Call or leave us a message



70-20-10 - A practical employee training model

  1. Home
  2. Articles
  3. 70-20-10 - A practical employee training model

Every manager and trainer encounters the ROI dilemma in the training world at one point or another. Many organizations find it difficult to manage an effective training system, that is to say with certainty that results in a short, medium and long term learning and implementation process


A unique training model 70-20-10

When you find out that thery are not using what you have trained...

About 13 years ago, I was an employee of a large organization and began giving trainings to managers, service and sales people. During the tutorials, I noticed a problem that kept coming back after each course and training process I built. The gaps between what was taught in the course and what actually happened were abysmal. As a result, I felt very frustrated. There is nothing like the feeling of pride at the end of a training process where the trainee seem to be pleased with you and the materials you have delivered. This sense of satisfaction stays with you for a long time, until you meet the people in their "real" work on the ground and find that they simply chose to ignore everything you taught them.

"Why don't you use what you learned in the course?" I asked one of the sales reps I saw at the Focus group we had about a month after the course. "My manager gave me a different technique and told me that's what actually works. The manager explained to me that the course is a theory and in the field things work a little differently ...".

At first, I didn't agree to it. What a privilege this manager has to completely contradict everything I teach in the course. I was furious and decided to take this manager for a close conversation. I was sure of my justice and the righteousness of my road.

It took me about 10 minutes to completely lose confidence in the righteousness of my way. And how did this happen you ask? Very simply, I asked 2 other sales reps who went to another manager and they both answered the same answer. At first I was angry with all the managers and wanted to have an urgent meeting with the department manager to stop the "crooked" process going on. But then I realized that the problem was the training method.

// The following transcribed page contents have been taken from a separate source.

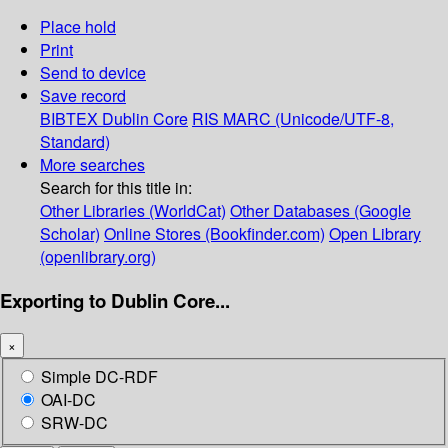
Place hold
Print
Send to device
Save record
BIBTEX
Dublin Core
RIS
MARC (Unicode/UTF-8,
Standard)
More searches
Search for this title in:
Other Libraries (WorldCat)
Other Databases (Google
Scholar)
Online Stores (Bookfinder.com)
Open Library
(openlibrary.org)
Exporting to Dublin Core...
×
Simple DC-RDF
OAI-DC
SRW-DC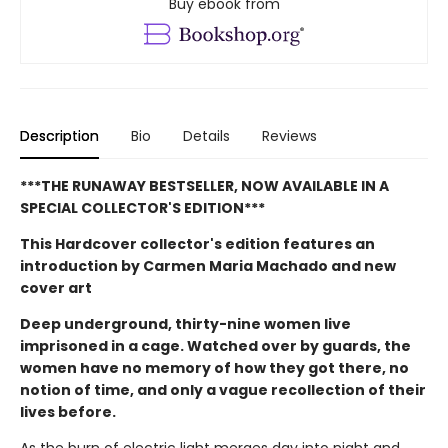
Buy ebook from
Description
Bio
Details
Reviews
***THE RUNAWAY BESTSELLER, NOW AVAILABLE IN A
SPECIAL COLLECTOR'S EDITION***
This Hardcover collector's edition features an
introduction by Carmen Maria Machado and new
cover art
Deep underground, thirty-nine women live
imprisoned in a cage. Watched over by guards, the
women have no memory of how they got there, no
notion of time, and only a vague recollection of their
lives before.
As the burn of electric light merges day into night and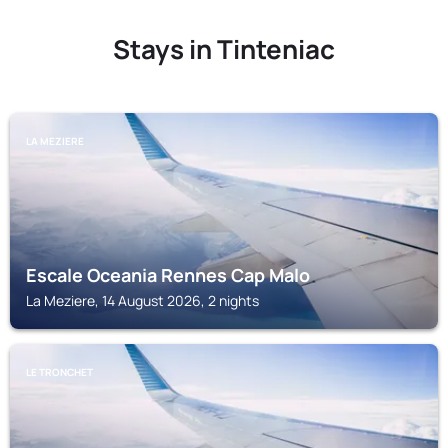
Stays in Tinteniac
LA MEZIERE
Escale Oceania Rennes Cap Malo
La Meziere, 14 August 2026, 2 nights
LE TRONCHET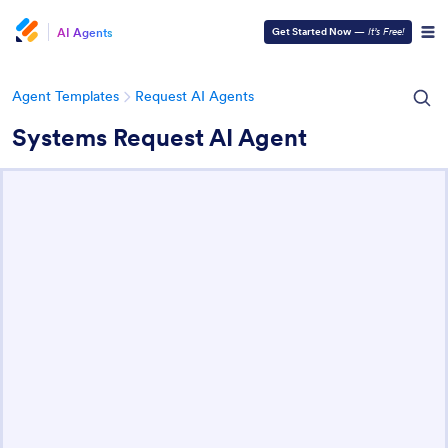
AI Agents
Get Started Now
—
It’s Free!
Agent Templates
Request AI Agents
Systems Request AI Agent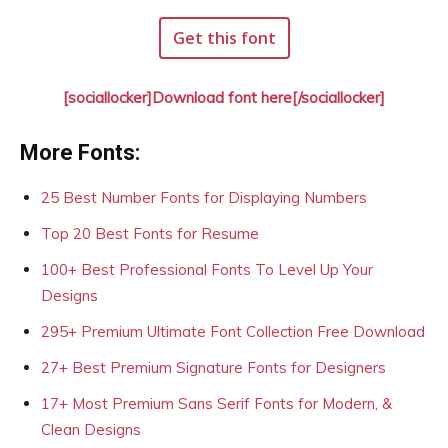
Get this font
[sociallocker]Download font here[/sociallocker]
More Fonts:
25 Best Number Fonts for Displaying Numbers
Top 20 Best Fonts for Resume
100+ Best Professional Fonts To Level Up Your
Designs
295+ Premium Ultimate Font Collection Free Download
27+ Best Premium Signature Fonts for Designers
17+ Most Premium Sans Serif Fonts for Modern, &
Clean Designs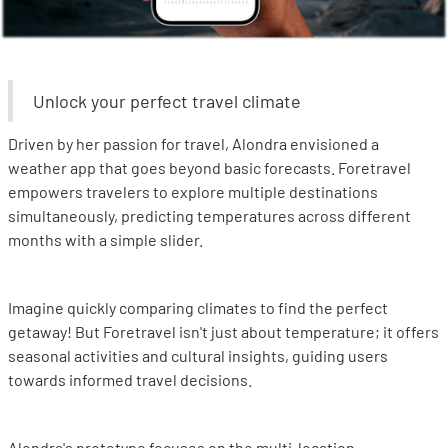
Unlock your perfect travel climate
Driven by her passion for travel, Alondra envisioned a
weather app that goes beyond basic forecasts. Foretravel
empowers travelers to explore multiple destinations
simultaneously, predicting temperatures across different
months with a simple slider.
Imagine quickly comparing climates to find the perfect
getaway! But Foretravel isn't just about temperature; it offers
seasonal activities and cultural insights, guiding users
towards informed travel decisions.
Alondra's prototype focuses on the multi-location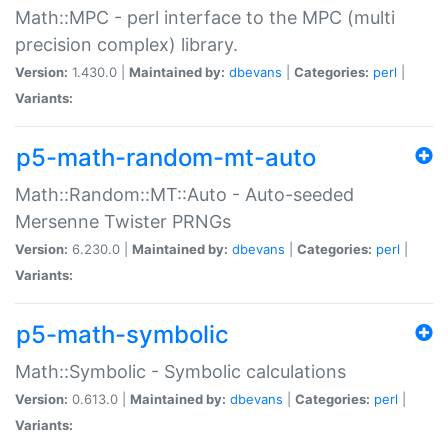
Math::MPC - perl interface to the MPC (multi
precision complex) library.
Version:
1.430.0 |
Maintained by:
dbevans
|
Categories:
perl
|
Variants:
p5-math-random-mt-auto
Math::Random::MT::Auto - Auto-seeded
Mersenne Twister PRNGs
Version:
6.230.0 |
Maintained by:
dbevans
|
Categories:
perl
|
Variants:
p5-math-symbolic
Math::Symbolic - Symbolic calculations
Version:
0.613.0 |
Maintained by:
dbevans
|
Categories:
perl
|
Variants: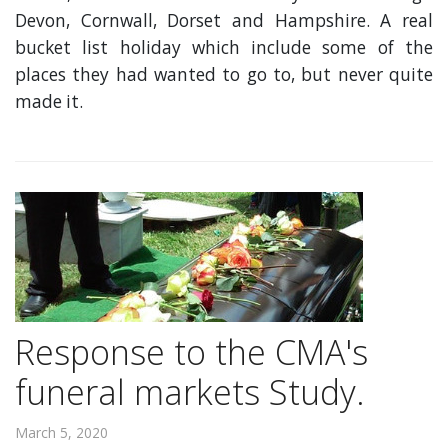
Devon, Cornwall, Dorset and Hampshire. A real
bucket list holiday which include some of the
places they had wanted to go to, but never quite
made it.
Response to the CMA's
funeral markets Study.
March 5, 2020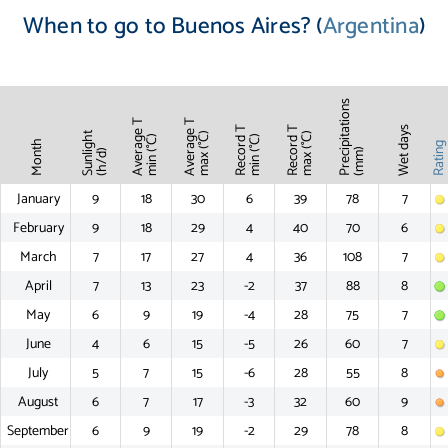
When to go to Buenos Aires? (
Argentina
)
Precipitations
Average T
Average T
Record T
Record T
Wet days
Sunlight
max (°C)
max (°C)
min (°C)
min (°C)
Month
Ratin
(mm)
(h/d)
January
9
18
30
6
39
78
7
February
9
18
29
4
40
70
6
March
7
17
27
4
36
108
7
April
7
13
23
-2
37
88
8
May
6
9
19
-4
28
75
7
June
4
6
15
-5
26
60
7
July
5
7
15
-6
28
55
8
August
6
7
17
-3
32
60
9
September
6
9
19
-2
29
78
8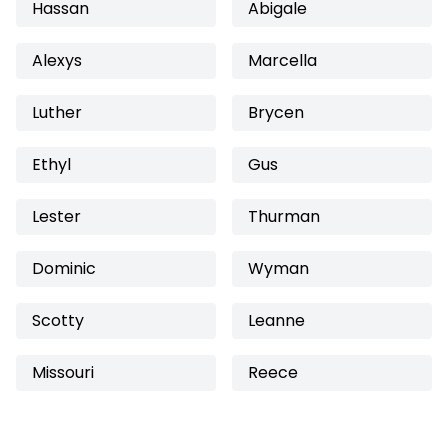
Hassan
Abigale
Alexys
Marcella
Luther
Brycen
Ethyl
Gus
Lester
Thurman
Dominic
Wyman
Scotty
Leanne
Missouri
Reece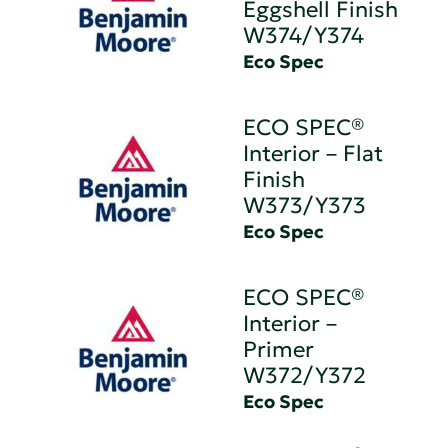
Eggshell Finish
W374/Y374
Eco Spec
ECO SPEC®
Interior – Flat
Finish
W373/Y373
Eco Spec
ECO SPEC®
Interior –
Primer
W372/Y372
Eco Spec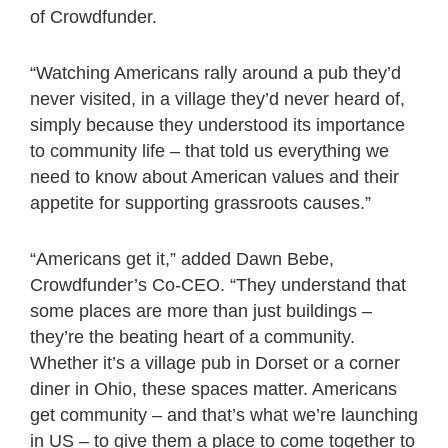
of Crowdfunder.
“Watching Americans rally around a pub they’d
never visited, in a village they’d never heard of,
simply because they understood its importance
to community life – that told us everything we
need to know about American values and their
appetite for supporting grassroots causes.”
“Americans get it,” added Dawn Bebe,
Crowdfunder’s Co-CEO. “They understand that
some places are more than just buildings –
they’re the beating heart of a community.
Whether it’s a village pub in Dorset or a corner
diner in Ohio, these spaces matter. Americans
get community – and that’s what we’re launching
in US – to give them a place to come together to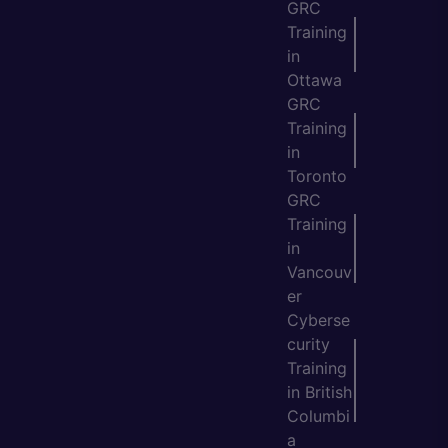
GRC
Training
in
Ottawa
GRC
Training
in
Toronto
GRC
Training
in
Vancouv
er
Cyberse
curity
Training
in British
Columbi
a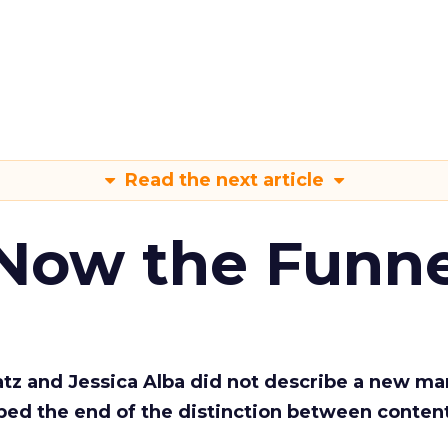
Read the next article
 Now the Funne
Katz and Jessica Alba did not describe a new ma
bed the end of the distinction between conten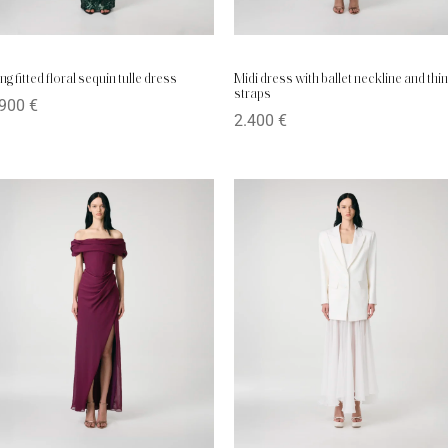
ng fitted floral sequin tulle dress
Midi dress with ballet neckline and thin
straps
.900
€
2.400
€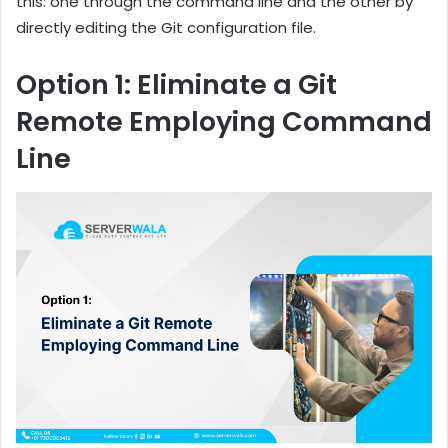
this: one through the command line and the other by
directly editing the Git configuration file.
Option 1: Eliminate a Git
Remote Employing Command
Line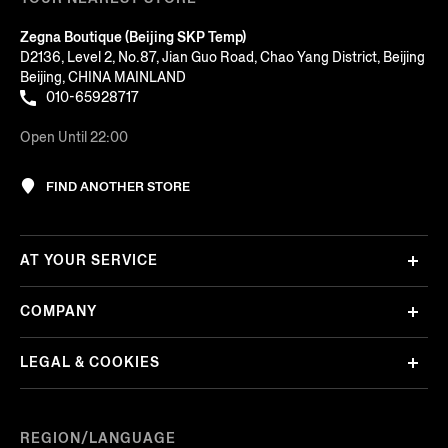
Zegna Boutique (Beijing SKP Temp)
D2136, Level 2, No.87, Jian Guo Road, Chao Yang District, Beijing
Beijing, CHINA MAINLAND
010-65928717
Open Until 22:00
FIND ANOTHER STORE
AT YOUR SERVICE
COMPANY
LEGAL & COOKIES
REGION/LANGUAGE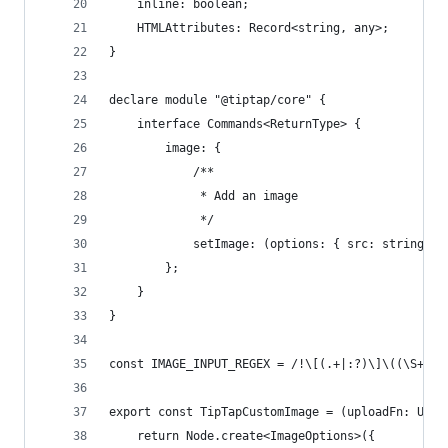
	inline: boolean;
	HTMLAttributes: Record<string, any>;
}
declare module "@tiptap/core" {
	interface Commands<ReturnType> {
		image: {
			/**
			 * Add an image
			 */
			setImage: (options: { src: string;
		};
	}
}
const IMAGE_INPUT_REGEX = /!\[(.+|:?)\]\((\S+)(?
export const TipTapCustomImage = (uploadFn: Uplo
	return Node.create<ImageOptions>({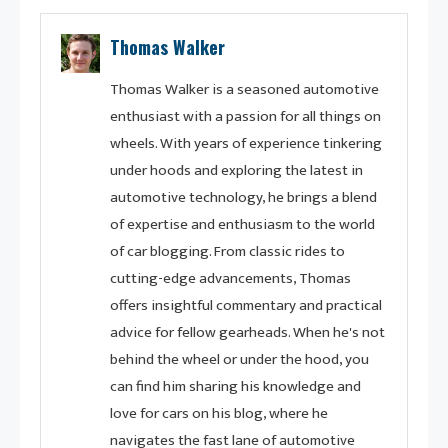
Thomas Walker
Thomas Walker is a seasoned automotive
enthusiast with a passion for all things on
wheels. With years of experience tinkering
under hoods and exploring the latest in
automotive technology, he brings a blend
of expertise and enthusiasm to the world
of car blogging. From classic rides to
cutting-edge advancements, Thomas
offers insightful commentary and practical
advice for fellow gearheads. When he's not
behind the wheel or under the hood, you
can find him sharing his knowledge and
love for cars on his blog, where he
navigates the fast lane of automotive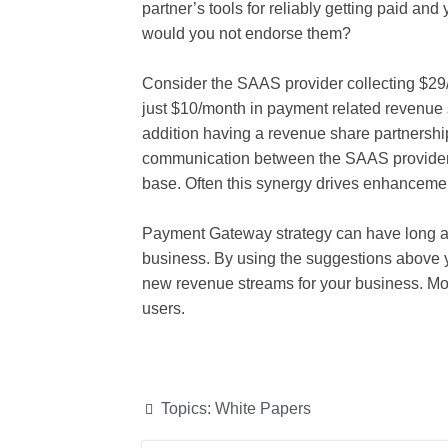
partner’s tools for reliably getting paid and
would you not endorse them?
Consider the SAAS provider collecting $29/m
just $10/month in payment related revenue
addition having a revenue share partnershi
communication between the SAAS provider
base. Often this synergy drives enhancement
Payment Gateway strategy can have long and
business. By using the suggestions above 
new revenue streams for your business. Mos
users.
Topics:
White Papers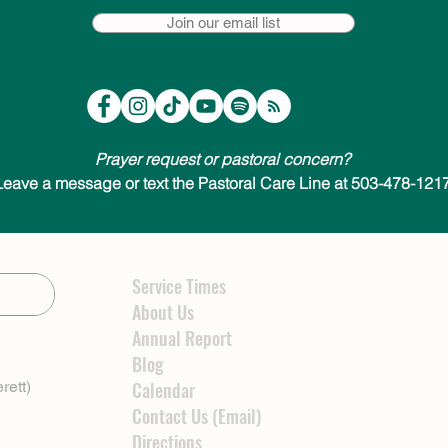
Join our email list
Prayer request or pastoral concern?
Leave a message or text the Pastoral Care Line at 503-478-1217
Service Times
About Us
Annual Report
Blog
rett)
Calendar
Contact Us (Email)
Directions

 How did i managed to fix the training?

And what is the same problem? It is not a single problem, but a number of problems, of which the centrality is the training method and the coordination between the field and the theory. After stopping to think a little, remembering that I was a manager at the same company, I used to teach different methods myself because the training was very theoretical to my taste and did not fit the standards in my team. After a thought process and consultation with the managers in the department, we came to a common (and obvious) conclusion that something must change. I turned to professional literature and consulted with colleagues in the training world who recommended on-the-job training, training where the field is the basis and the most important part of the process. After reading a large number of materials on the subject, I recognized that the 70:20:10 method of training and the technique that accompanies me to this day.


 What is the 70:20:10 Training Method?

This method was invented in the 1980s by a number of researchers who worked at the Leadership Center in Greensboro, USA. 

70% - The hands-on experience accounts for 70% of the learning process. This is the most important part which provides the learning experience, application and absorption of the highest level learning processes. In the 70%, you apply learners with tasks related to their real job, colleagues, work managers, managers and work interfaces meet and learn in real time how work should actually be done. In the field, they see meetings, decision-making processes and work in a personal setting of their colleagues.

20% - learning from others. Through a wide range of activities that including social learning, interaction, and personal mentoring with the mentor. Trainees learn theoretical parts of the work such as: work processes, agenda, etc.

10% - Traditional learning such as: classroom lessons, guidebook, academic lessons, etc.


All is well that ends well

Remember the problem I told you at the beginning of the article? After months of assimilation and change to work according to the model, the training system improved wonders. How do I know? When I asked the sales representatives what techniques they were using, they immediately replied to me: "What do you mean? What you taught us in the course." "And it works?" I asked them. "I heard my manager apply the same technique and make a sale in front of me. Obviously it works."


Since then I have been able to use the model in many other organizations and companies and it has never disappointed me.